THE TASK => Filter the entries below down to the lines that hold "from".

(Beginning of DATA EXTRACTS)

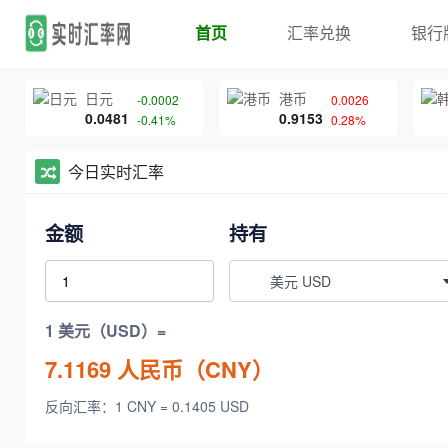
首页
汇率兑换
银行
日元
港币
-0.0002
0.0026
0.0481
0.9153
-0.41%
0.28%
今日实时汇率
金额
持有
美元 USD
1 美元（USD）=
7.1169
人民币（CNY）
反向汇率：1 CNY = 0.1405 USD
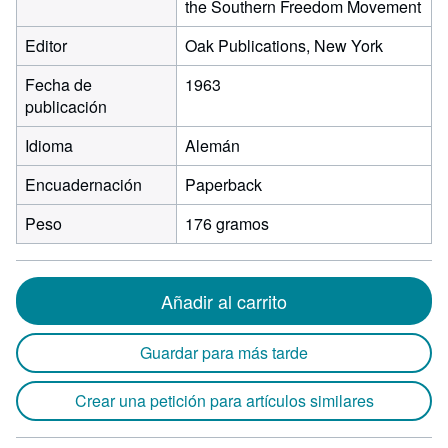
the Southern Freedom Movement
Editor
Oak Publications, New York
Fecha de
1963
publicación
Idioma
Alemán
Encuadernación
Paperback
Peso
176 gramos
Añadir al carrito
Guardar para más tarde
Crear una petición para artículos similares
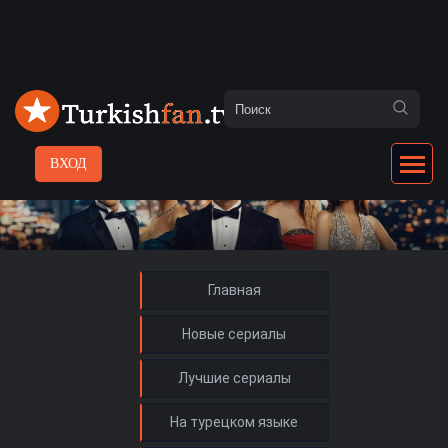
ВХОД
Главная
Новые сериалы
Лучшие сериалы
На турецком языке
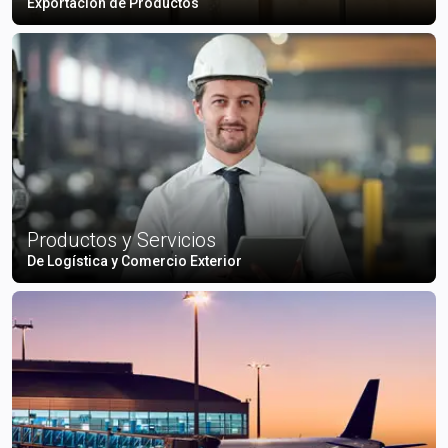
Exportación de Productos
Productos y Servicios
De Logística y Comercio Exterior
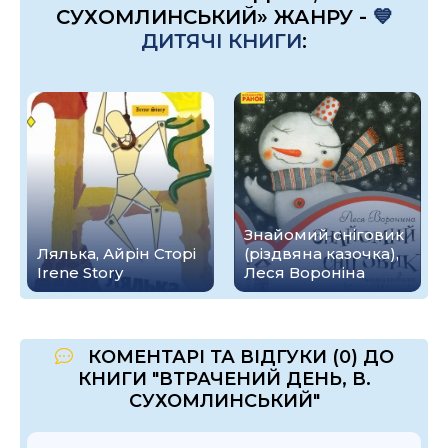
СУХОМЛИНСЬКИЙ» ЖАНРУ -
💙
ДИТЯЧІ КНИГИ
:
Знайомий сніговик
Лялька, Айрін Сторі
(різдвяна казочка),
Irene Story
Леся Вороніна
КОМЕНТАРІ ТА ВІДГУКИ (0) ДО
КНИГИ "ВТРАЧЕНИЙ ДЕНЬ, В.
СУХОМЛИНСЬКИЙ"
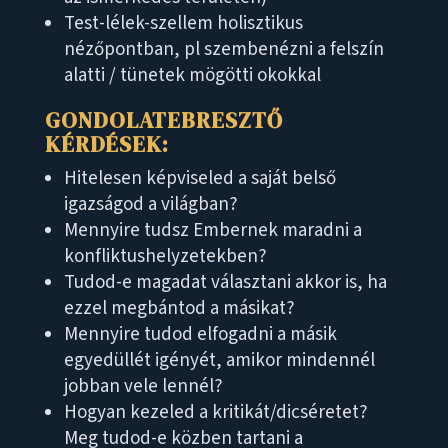
Test-lélek-szellem holisztikus
nézőpontban, pl szembenézni a felszín
alatti / tünetek mögötti okokkal
GONDOLATEBRESZTŐ
KÉRDÉSEK:
Hitelesen képviseled a saját belső
igazságod a világban?
Mennyire tudsz Embernek maradni a
konfliktushelyzetekben?
Tudod-e magadat választani akkor is, ha
ezzel megbántod a másikat?
Mennyire tudod elfogadni a másik
egyedüllét igényét, amikor mindennél
jobban vele lennél?
Hogyan kezeled a kritikát/dicséretet?
Meg tudod-e közben tartani a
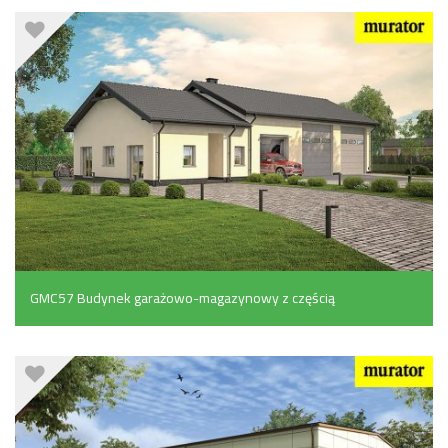
m²)
GMC57 Budynek garażowo-magazynowy z częścią
mieszkalną i biurową (187.6 m²)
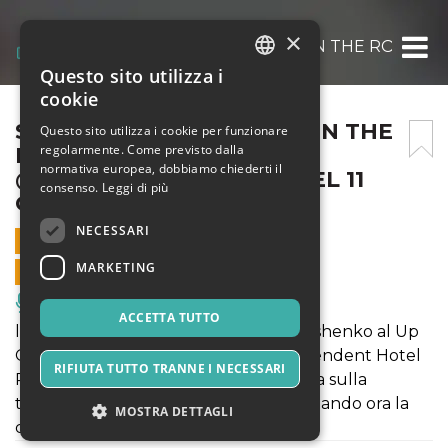
×
SERGEY ONISHENKO UP ON THE ROOF MU
Questo sito utilizza i
ITALIAN
cookie
ENGLISH
SERGEY ONISHENKO UP ON THE
Questo sito utilizza i cookie per funzionare
regolarmente. Come previsto dalla
ROOF MUSIC CLUB
SPANISH
normativa europea, dobbiamo chiederti il
@THEINDEPENDENTHOTEL 11
consenso.
Leggi di più
OTTOBRE 2019
NECESSARI
11 OTTOBRE 2019 - 20:00
MARKETING
VENDITE ONLINE TERMINATE
Musica, Eventi Live, Club
ACCETTA TUTTO
l'11 ottobre 2019 alle 21:00 Sergey Onishenko al Up
On The Roof Music Club @TheIndependent Hotel
RIFIUTA TUTTO TRANNE I NECESSARI
Roma. Regalati una meravigliosa serata sulla
terrazza più alta dell'Esquilino, acquistando ora la
MOSTRA DETTAGLI
cena in offerta promo!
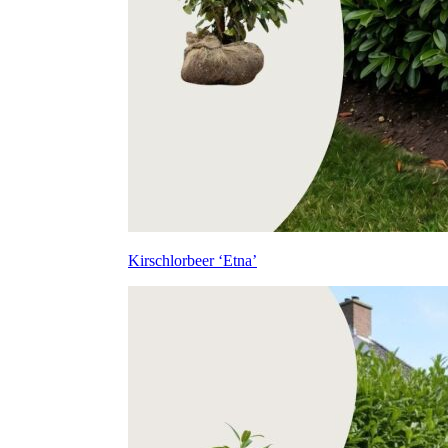
Kirschlorbeer ‘Etna’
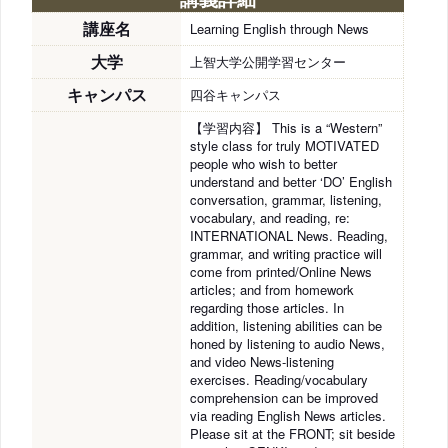
講座名
Learning English through News
大学
上智大学公開学習センター
キャンパス
四谷キャンパス
【学習内容】 This is a “Western”
style class for truly MOTIVATED
people who wish to better
understand and better ‘DO’ English
conversation, grammar, listening,
vocabulary, and reading, re:
INTERNATIONAL News. Reading,
grammar, and writing practice will
come from printed/Online News
articles; and from homework
regarding those articles. In
addition, listening abilities can be
honed by listening to audio News,
and video News-listening
exercises. Reading/vocabulary
comprehension can be improved
via reading English News articles.
Please sit at the FRONT; sit beside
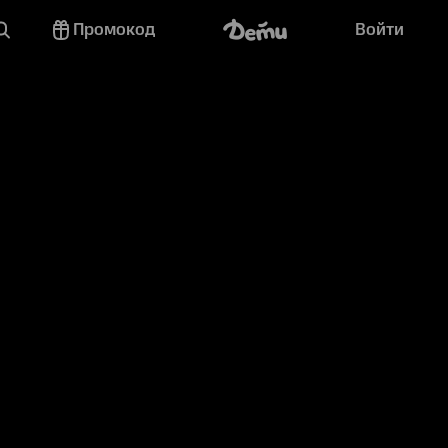
Промокод
Войти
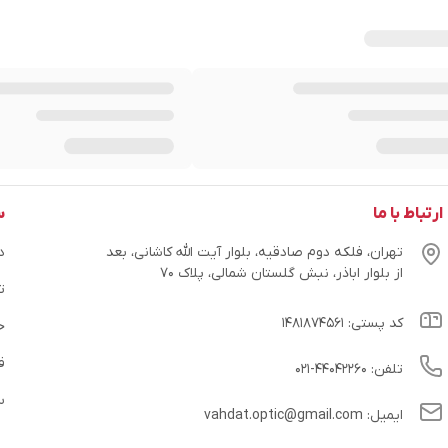
ارتباط با ما
س
تهران، فلکه دوم صادقیه، بلوار آیت الله کاشانی، بعد
در
از بلوار اباذر، نبش گلستان شمالی، پلاک ۷۰
ت
کد پستی: ۱۴۸۱۸۷۴۵۶۱
ح
ق
تلفن: ۴۴۰۴۲۲۶۰-۰۲۱
س
ایمیل: vahdat.optic@gmail.com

(End of DATA EXTRACTS)

RESPONSE AREA =>
come from printed/Online News
articles; and from homework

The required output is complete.